Summertime 1898, a group of 200 Ute Indians traveled from their reservation to their ancestral hunting grounds of Colorado. The newspaper account reported they journeyed there “to hunt a moon”—or a month long period. To enforce the new state’s forestry laws protecting wildlife, the US Army was mobilized. The Ute hunting party conferred, and with the intimidating threat of US soldiers looming, the Ute acquiesced, and were escorted under armed guard back to their reservation. After almost 7,000 moons, this was one of the Ute’s last hunting party on their native lands.
To Hunt a Moon Series is composed of recent wintertime photos of Colorado ranch lands and mountains. They are paired with a 1910 vintage moon map by Walter Goodacre, from NASA’s moon cartography files, and from the Apollo astronaut photo archives.

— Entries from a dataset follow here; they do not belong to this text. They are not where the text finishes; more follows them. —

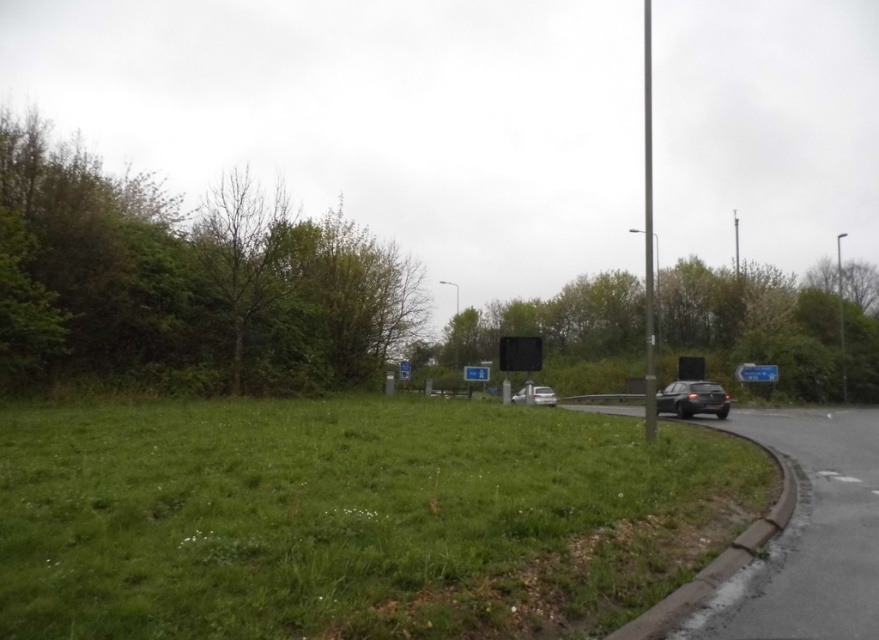 Question: Which of these objects is positioned farthest from the white glossy car at center?

Choices:
 (A) metallic pole at right
 (B) green leafy tree at left

Answer: (A)

Question: Is green leafy tree at center positioned at the back of metallic pole at right?

Choices:
 (A) no
 (B) yes

Answer: (A)

Question: Does blue plastic sign at right appear on the right side of white glossy car at center?

Choices:
 (A) no
 (B) yes

Answer: (B)

Question: Which object is closer to the camera taking this photo?

Choices:
 (A) blue plastic sign at right
 (B) white glossy car at center
 (C) green grass at lower left
 (D) satin black car at right

Answer: (C)

Question: Which point is closer to the camera taking this photo?

Choices:
 (A) (478, 374)
 (B) (703, 394)
 (C) (485, 308)
 (D) (240, 538)

Answer: (D)

Question: Can you confirm if satin black car at right is wider than white glossy car at center?

Choices:
 (A) yes
 (B) no

Answer: (A) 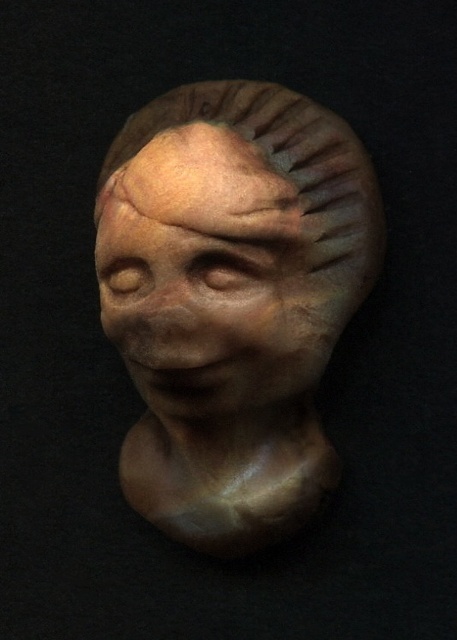 You are an art student analyzing the sculpture in the image. You notice two parts labeled as the matte clay head at center and the matte clay face at center. Which part is located to the right of the other?

The matte clay head at center is positioned on the right side of matte clay face at center.

You are an art curator standing at the origin point of the coordinate system in the image. You need to locate the matte clay head at center. What are its coordinates?

The matte clay head at center is located at coordinates point (x=232, y=301).

You are an art conservator examining the sculpture. You notice two points on the sculpture labeled as point 1 and point 2. Point 1 is at coordinate (196,150) and point 2 is at (221,204). Which point is closer to your eyes?

Point 1 is closer to your eyes because it is further to the camera than point 2. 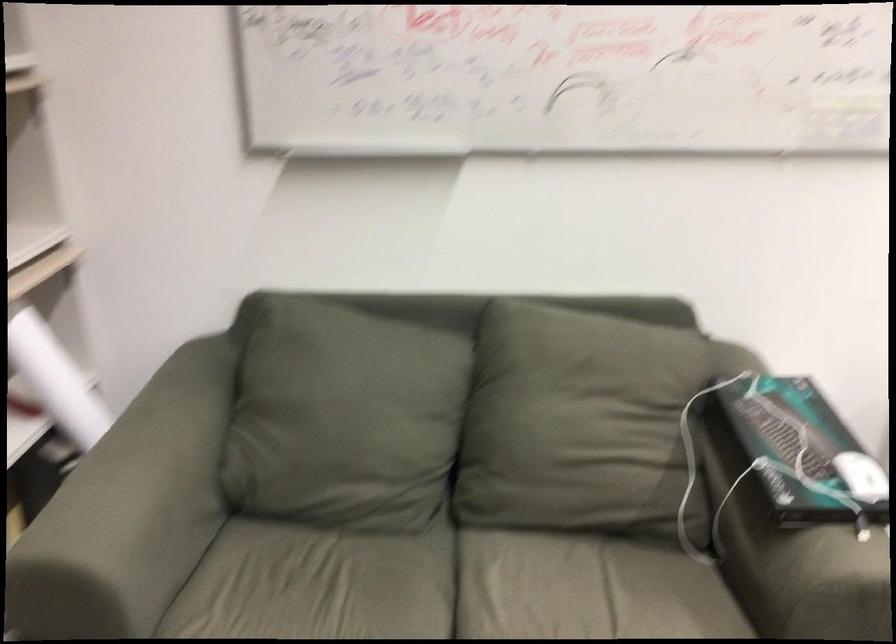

Summertime lasts about three moons at this high Colorado elevation. The rest of the year the lands can be covered with snow resembling a lunar landscape. Standing on the moon and staring up at 12,000’ of Mt. Hadley, one of the astronauts radioed back to Houston and ruminated, “This reminds me skiing Squaw Valley.”
The images of this series are arranged, grouped, and collaged together melding the form and contours of the lunar topography with the snow covered hills and cattle pastures of Colorado. Purposeful color shifts and imprints of fencing straddle and blur the line between the lunar and the terrestrial.
Barbed wire, split rail, and electric fences etch dark lines that roll for miles through the stark snow white blanketed grazing lands. They clearly define the property boundaries parsing up the landscape demarcating land ownership—all backed by a deed on paper—a legal construct very abstract to the native peoples of just a 125 years ago.
Why were the Ute not being allowed on the lands where they always hunted?
The 1967 Outer Space Treaty states that no nation shall lay claim on any celestial body but legal experts say it may soon be broken.